I am trying to compute the Testing Concept Activation Vectors (TCAV, as described here) vectors for different concepts for my classification model. So far, I haven't successfully found code online for Pytorch models so I have decided to rewrite it myself.

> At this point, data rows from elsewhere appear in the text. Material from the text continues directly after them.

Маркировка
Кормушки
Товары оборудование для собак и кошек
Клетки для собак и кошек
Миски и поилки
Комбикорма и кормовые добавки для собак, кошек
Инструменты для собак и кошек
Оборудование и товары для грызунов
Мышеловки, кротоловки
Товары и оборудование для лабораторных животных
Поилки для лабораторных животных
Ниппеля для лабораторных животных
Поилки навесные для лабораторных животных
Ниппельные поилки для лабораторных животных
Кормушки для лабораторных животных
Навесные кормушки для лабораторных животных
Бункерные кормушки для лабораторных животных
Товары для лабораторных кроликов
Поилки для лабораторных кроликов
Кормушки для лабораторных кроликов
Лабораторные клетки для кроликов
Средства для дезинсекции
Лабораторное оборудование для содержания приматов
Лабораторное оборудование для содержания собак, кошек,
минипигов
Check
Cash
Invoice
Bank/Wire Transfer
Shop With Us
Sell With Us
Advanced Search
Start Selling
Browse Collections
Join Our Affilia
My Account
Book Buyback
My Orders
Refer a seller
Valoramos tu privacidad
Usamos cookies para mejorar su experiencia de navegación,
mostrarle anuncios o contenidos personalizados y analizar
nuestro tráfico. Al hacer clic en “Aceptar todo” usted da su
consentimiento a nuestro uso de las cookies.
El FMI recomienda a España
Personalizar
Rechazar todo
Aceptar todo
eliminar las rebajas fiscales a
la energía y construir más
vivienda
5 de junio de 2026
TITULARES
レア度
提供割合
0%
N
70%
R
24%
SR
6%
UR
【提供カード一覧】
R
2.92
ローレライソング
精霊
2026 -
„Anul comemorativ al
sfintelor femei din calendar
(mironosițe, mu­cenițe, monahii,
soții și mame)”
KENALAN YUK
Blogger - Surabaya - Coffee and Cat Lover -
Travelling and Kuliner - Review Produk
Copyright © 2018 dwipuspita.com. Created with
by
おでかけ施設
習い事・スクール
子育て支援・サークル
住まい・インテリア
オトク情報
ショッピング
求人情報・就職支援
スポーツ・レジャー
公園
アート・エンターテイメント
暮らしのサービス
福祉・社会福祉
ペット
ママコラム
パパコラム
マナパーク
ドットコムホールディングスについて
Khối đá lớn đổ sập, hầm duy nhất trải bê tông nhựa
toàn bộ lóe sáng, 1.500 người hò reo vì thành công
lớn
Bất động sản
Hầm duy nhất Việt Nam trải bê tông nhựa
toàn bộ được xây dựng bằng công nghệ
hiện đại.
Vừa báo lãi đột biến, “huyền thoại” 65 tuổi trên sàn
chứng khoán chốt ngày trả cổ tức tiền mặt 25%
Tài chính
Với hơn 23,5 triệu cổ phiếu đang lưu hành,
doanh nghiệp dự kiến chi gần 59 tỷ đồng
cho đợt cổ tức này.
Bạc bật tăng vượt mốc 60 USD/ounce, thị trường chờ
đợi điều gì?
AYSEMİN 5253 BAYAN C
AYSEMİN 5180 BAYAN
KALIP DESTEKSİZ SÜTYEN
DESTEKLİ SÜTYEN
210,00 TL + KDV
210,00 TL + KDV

The code I am trying to copy is:
def compute_tcav(input_tensor, model, AA, layer_name, filter_indices, optimizer, seed_input=None, wrt_tensor=None, backprop_modifier=None, grad_modifier='absolute'):
layer_AA = AA[layer_name]
losses = [
(ActivationMaximization(layer_AA, filter_indices), -1)
]
opt = optimizer(input_tensor, losses, wrt_tensor=wrt_tensor, norm_grads=False)
#grads = opt.minimize(seed_input=seed_input, max_iter=1, grad_modifier=grad_modifier, verbose=False)[1]
return losses #utils.normalize(grads)[0]
source: https://github.com/maragraziani/iMIMIC-RCVs/blob/master/rcv_utils.py
This is what I have so far:
def ActivationMaximizationLoss(input_AA):
loss = torch.mean(input_AA)
return loss
def compute_tcav_pytorch(model, layer_predictions):
optimizer = torch.optim.SGD(model.parameters(), 1e-4)
optimizer.zero_grad()
input_AA = torch.from_numpy(layer_predictions['_blocks.6._project_conv']) # middle
input_AA.requires_grad=True
loss = ActivationMaximizationLoss2(input_AA)
loss.backward()
optimizer.step()
img = input_AA.grad
return img[0][0]
I am trying to maximise a layer activation from the model and from that get the TCAV vector.